## Problem
Return each line below holding the string "click".
##### Records supplied #####
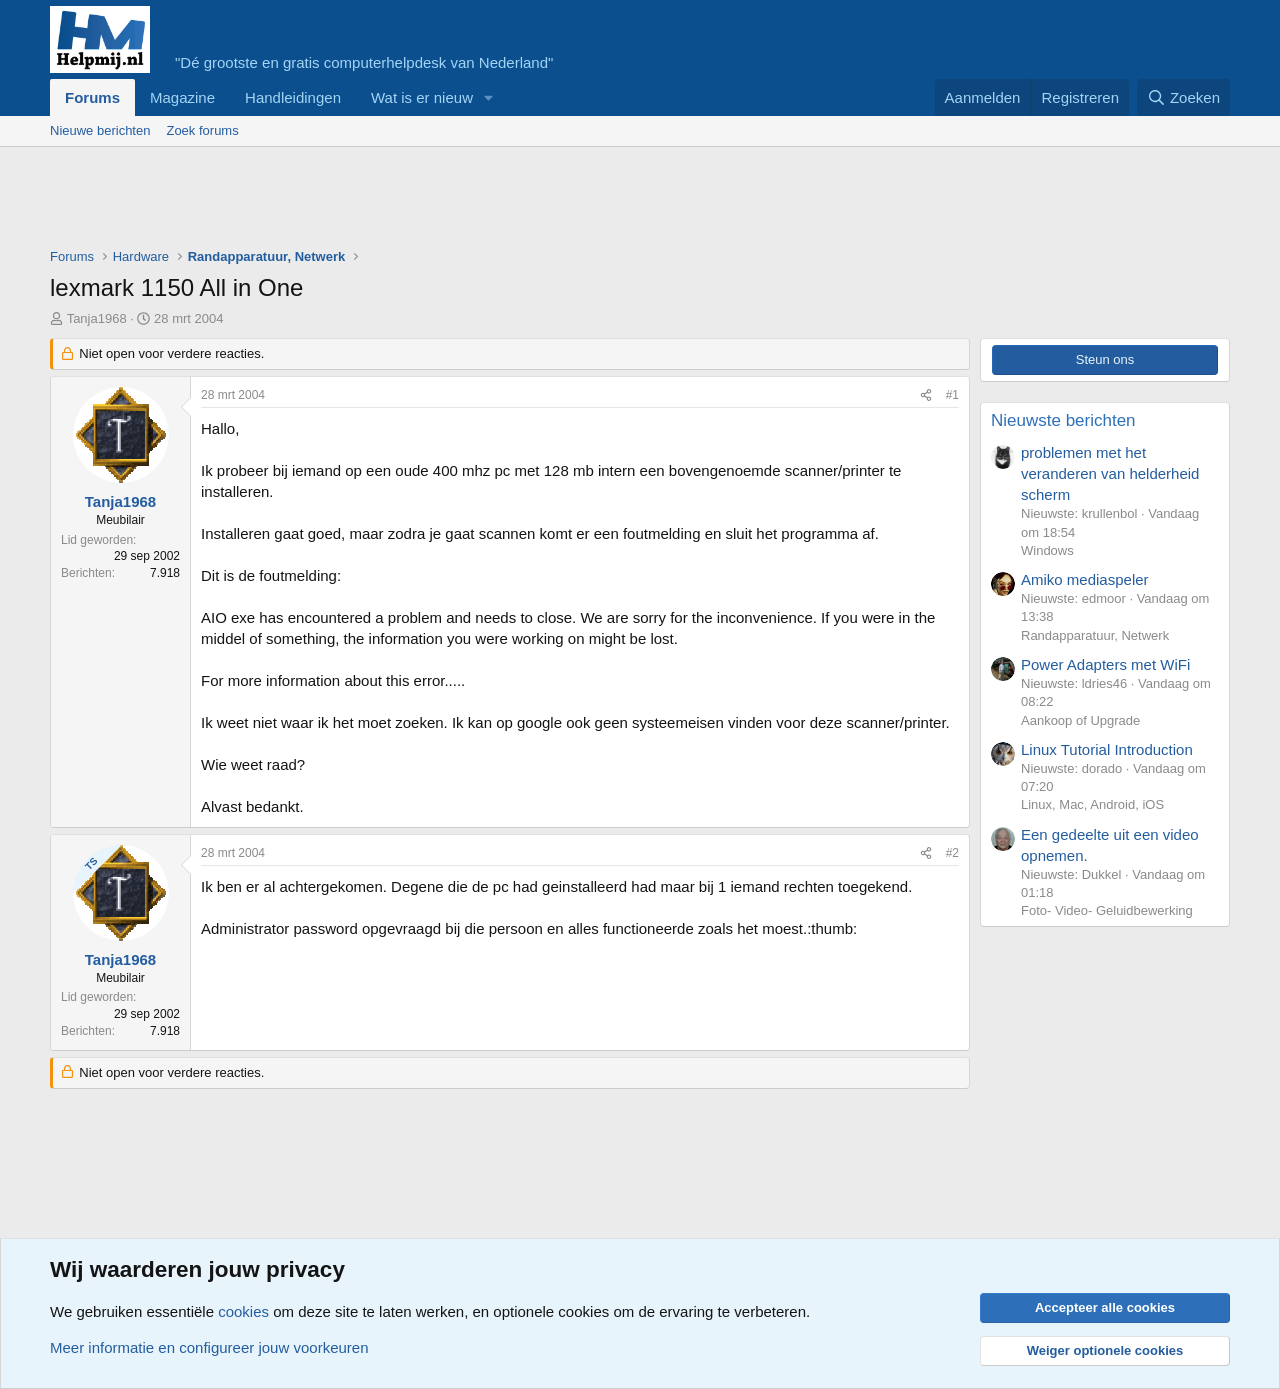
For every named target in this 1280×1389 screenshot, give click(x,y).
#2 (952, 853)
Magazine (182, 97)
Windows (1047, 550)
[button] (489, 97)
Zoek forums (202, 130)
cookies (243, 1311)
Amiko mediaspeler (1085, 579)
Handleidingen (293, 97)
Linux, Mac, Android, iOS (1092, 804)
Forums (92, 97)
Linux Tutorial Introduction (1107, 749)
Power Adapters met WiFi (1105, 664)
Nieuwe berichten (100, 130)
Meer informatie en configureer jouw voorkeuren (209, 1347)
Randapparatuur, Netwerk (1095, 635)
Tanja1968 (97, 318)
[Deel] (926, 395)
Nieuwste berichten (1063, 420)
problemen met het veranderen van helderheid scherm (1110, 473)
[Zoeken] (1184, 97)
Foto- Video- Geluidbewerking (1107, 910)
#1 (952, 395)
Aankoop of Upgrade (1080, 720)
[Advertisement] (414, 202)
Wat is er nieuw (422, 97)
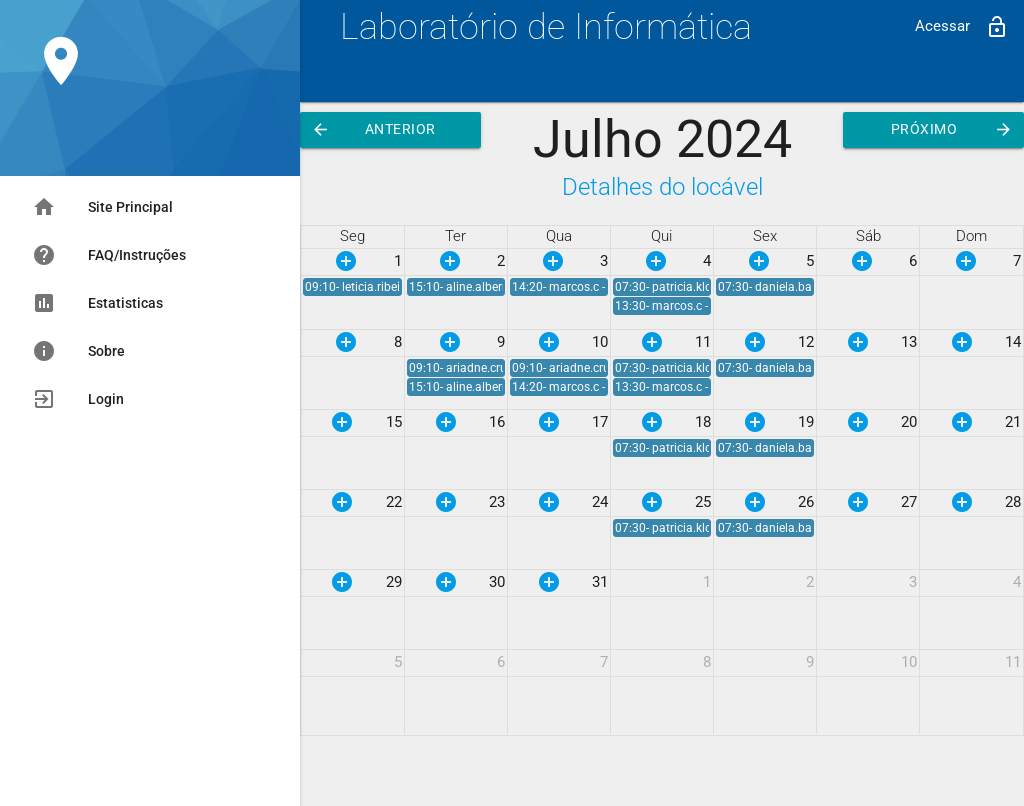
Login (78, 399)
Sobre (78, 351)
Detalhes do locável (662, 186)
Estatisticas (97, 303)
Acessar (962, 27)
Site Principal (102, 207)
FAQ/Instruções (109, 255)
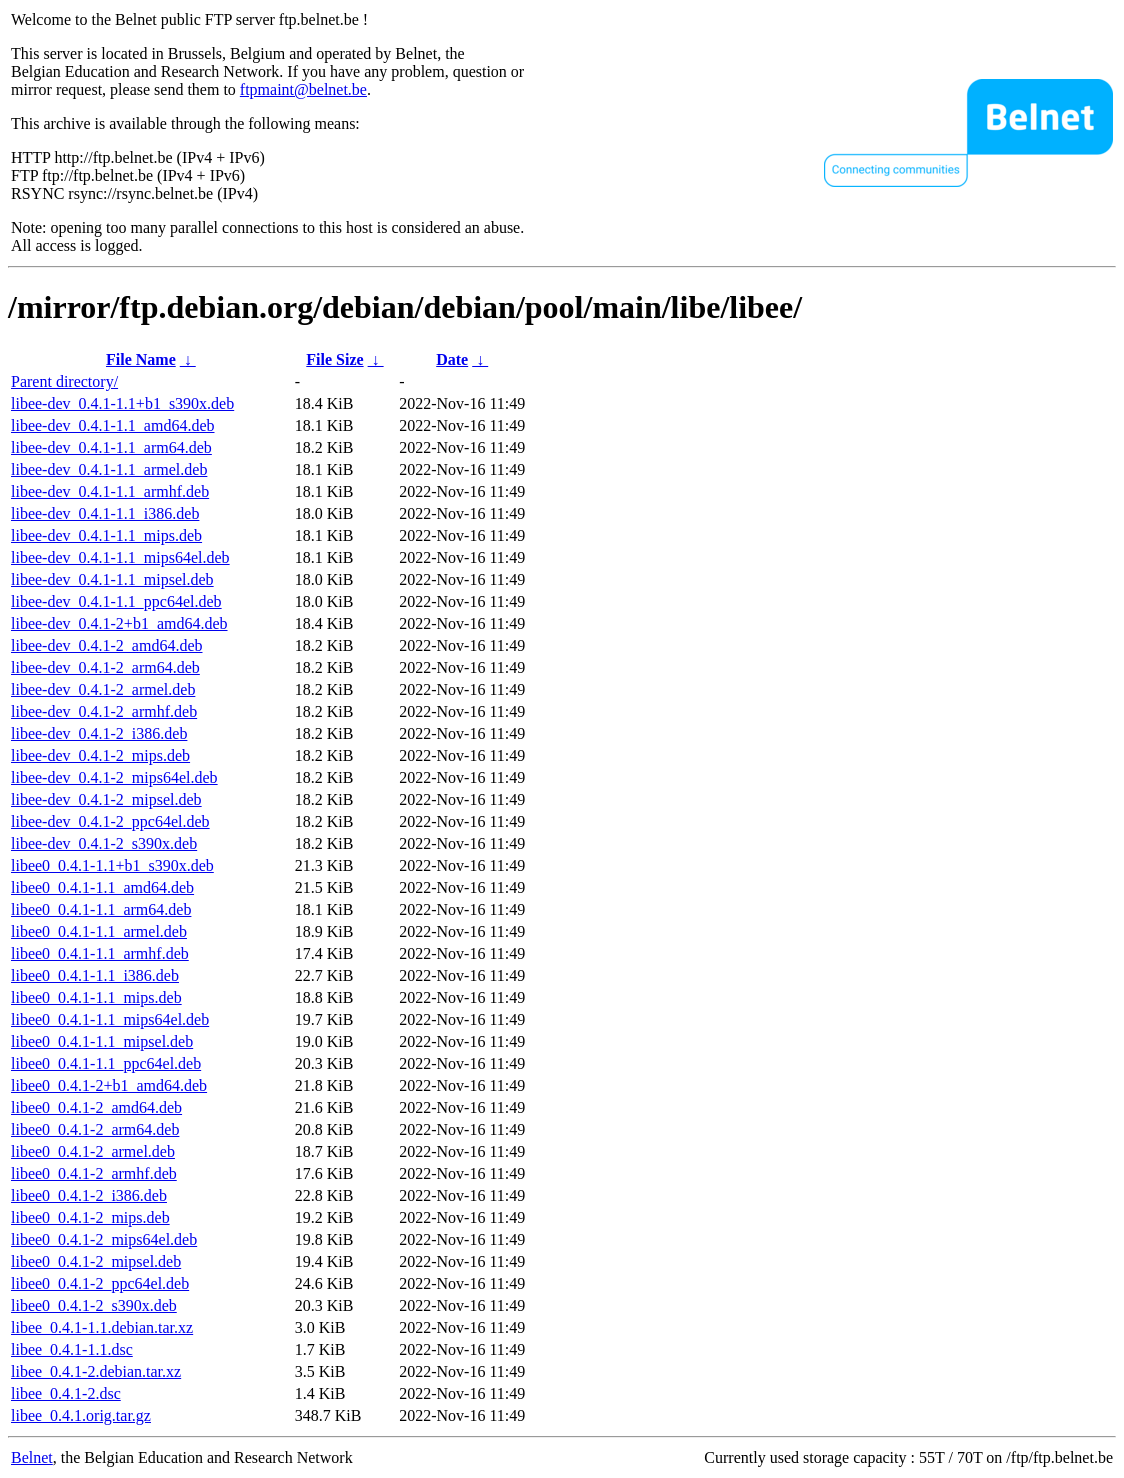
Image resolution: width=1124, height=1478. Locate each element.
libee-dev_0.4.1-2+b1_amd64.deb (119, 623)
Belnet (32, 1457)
#####
##### Records supplied #####
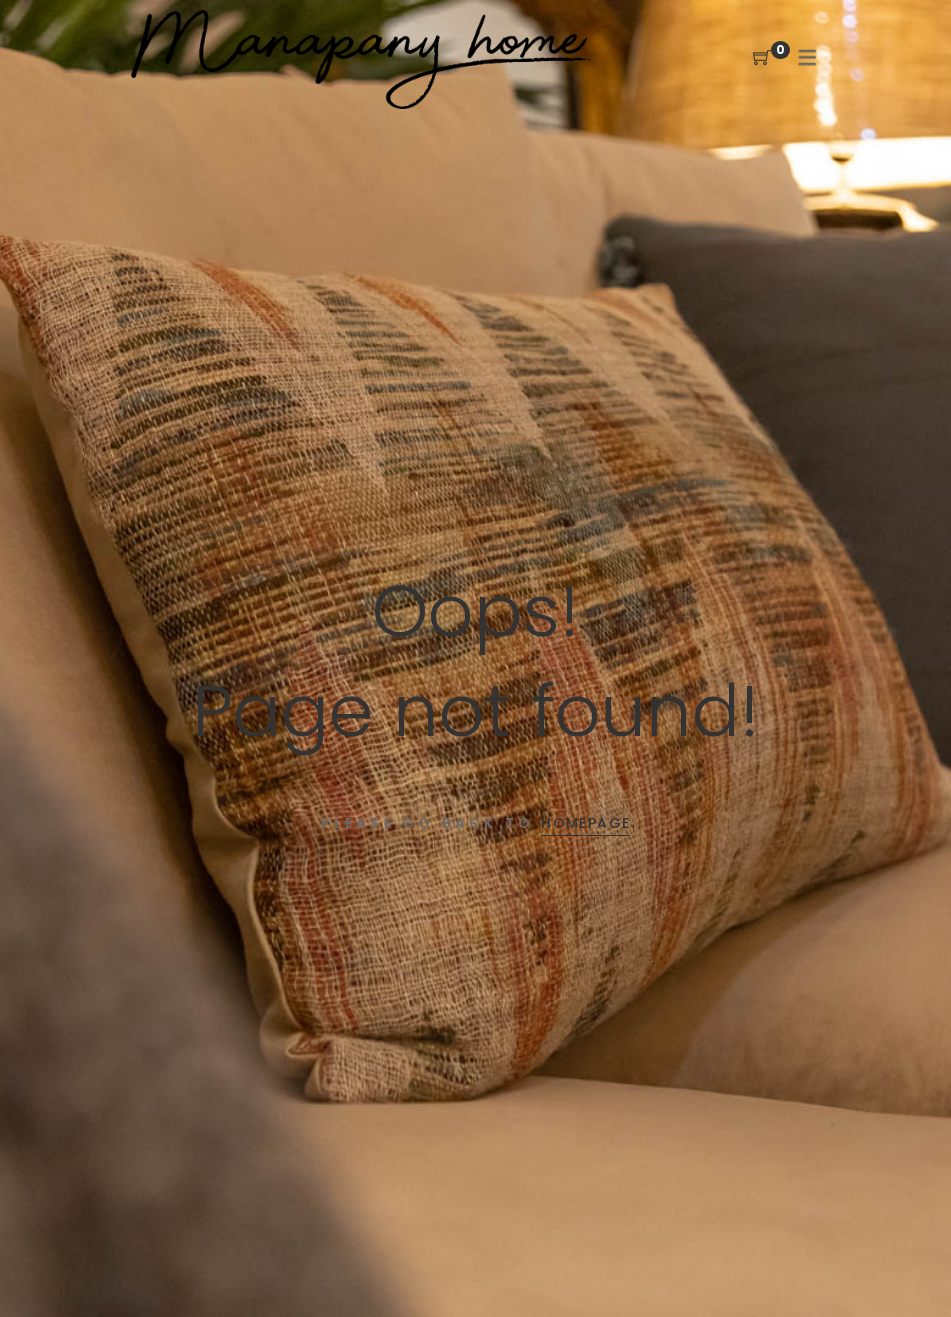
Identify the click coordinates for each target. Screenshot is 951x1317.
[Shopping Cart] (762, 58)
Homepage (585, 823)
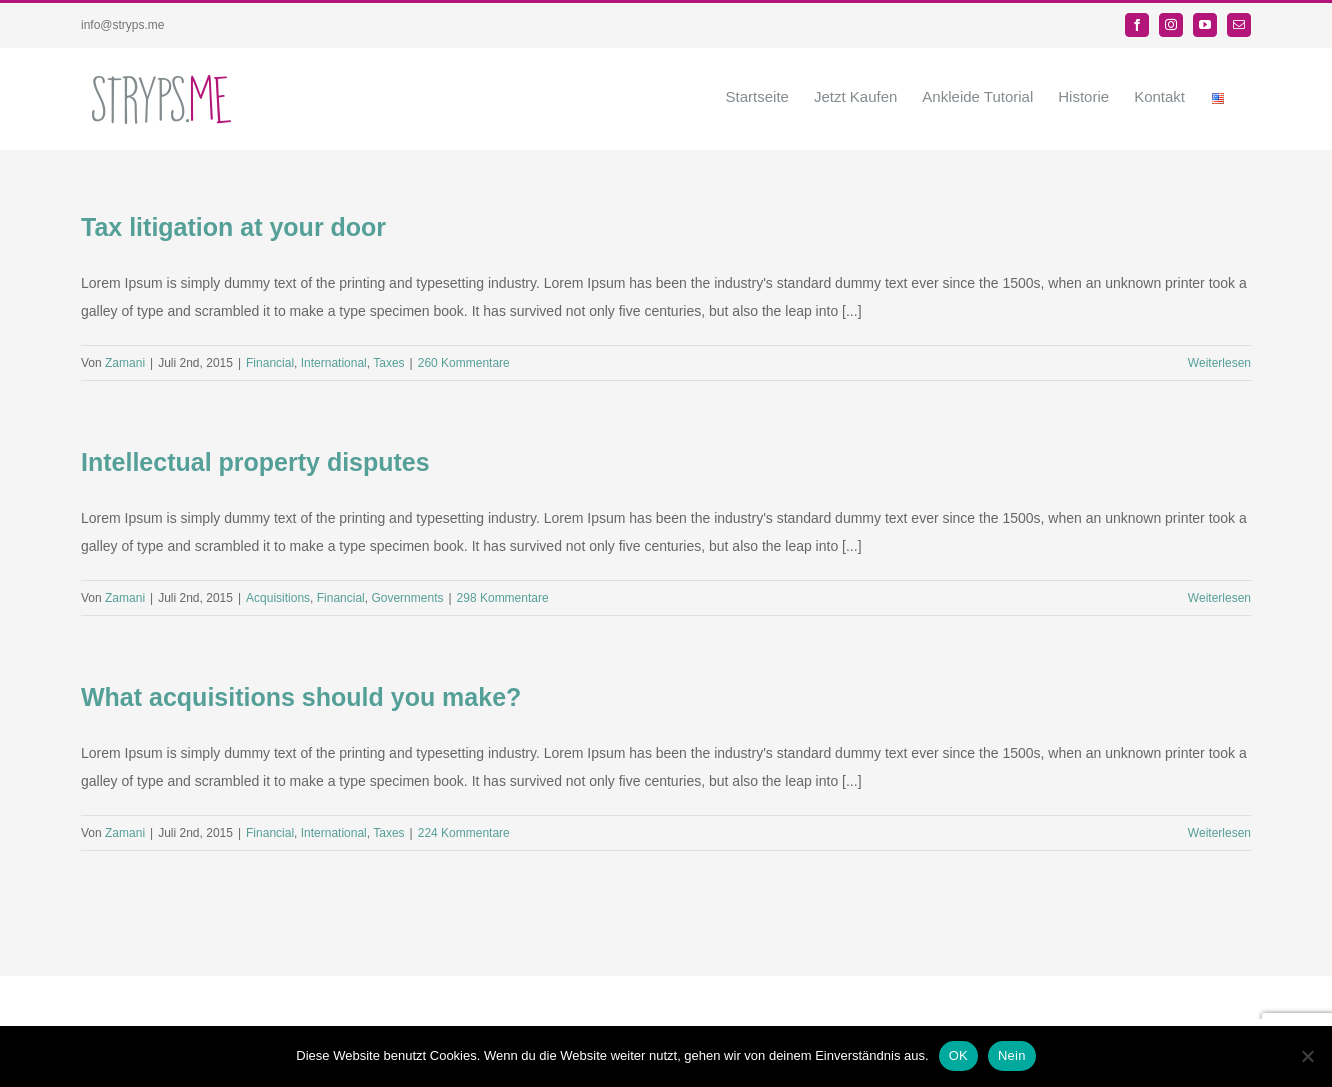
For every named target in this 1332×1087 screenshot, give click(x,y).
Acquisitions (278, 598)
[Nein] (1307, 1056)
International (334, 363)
#####
## Task output
For every named target in this 1280×1389 screenshot, give click(x,y).
Identify the click coordinates for each target. Screenshot is 951x1317.
For every named target in this 1332×1087 screenshot, give click(x,y).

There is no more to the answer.